To implement these projects, each program management team formed a set of project work groups. Each project work group was responsible to carry out the work of its project, such as conducting literacy training or developing healthy eating manuals. Each would also gather data on progress and report results back to the program management team.

Based on this structure, the collaborative identified two critical paid staff roles. An executive coordinator would attend all key meetings and keep everyone informed, bring other relevant organizations into the fold, and disseminate information on the collaborative’s progress to the broader New Britain community. And an operational coordinator would support the project work groups, help analyze data on the collaborative’s progress, and prepare reports to funders. Both staff members would report to the chair of the Blueprint Leadership Team. Additionally, the funders paid for a technical assistance team—two consultants skilled in organizational development and community building—to assist the collaborative on an ongoing basis.
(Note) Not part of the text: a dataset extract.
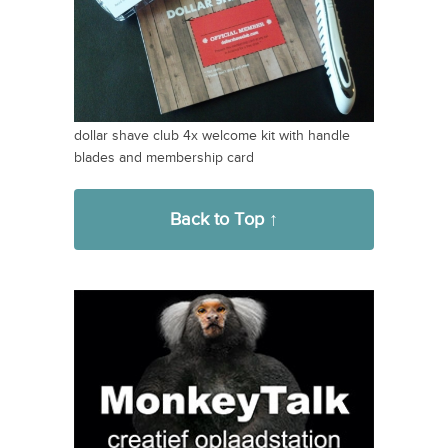
dollar shave club 4x welcome kit with handle
blades and membership card
Back to Top ↑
Cultural differences had stalled several programs in the past, so the collaborative developed mechanisms for community engagement. It actively recruited members of the New Britain community who had not participated in the collaborative—especially from the Hispanic, African American, Arab, and Polish communities—to join the new teams. It convened ad hoc insight groups from the local community, to provide input on the priorities and approaches of work groups to help make the work relevant and useful to the communities the programs served. And, it planned advisory groups of business and civic leaders who cared about the collaborative’s goals and could provide support and guidance.

The diagram below shows the organizational structure that the collaborative developed, including each of the groups that make up the collaborative and the accountability relationships between them, to make its goals a reality.

 

Implementing this new governance structure helped the collaborative take off. Enthusiasm and energy grew. People were clearer about their roles and what they were there to accomplish. Partnerships with related programs in the community became easier. Community leaders engaged. And people from a broader array of cultures, ethnicities, and social arenas became more active in the work. While accomplishing the collaborative’s ultimate goal would still take time, they had turned a corner on a path to achieving meaningful results.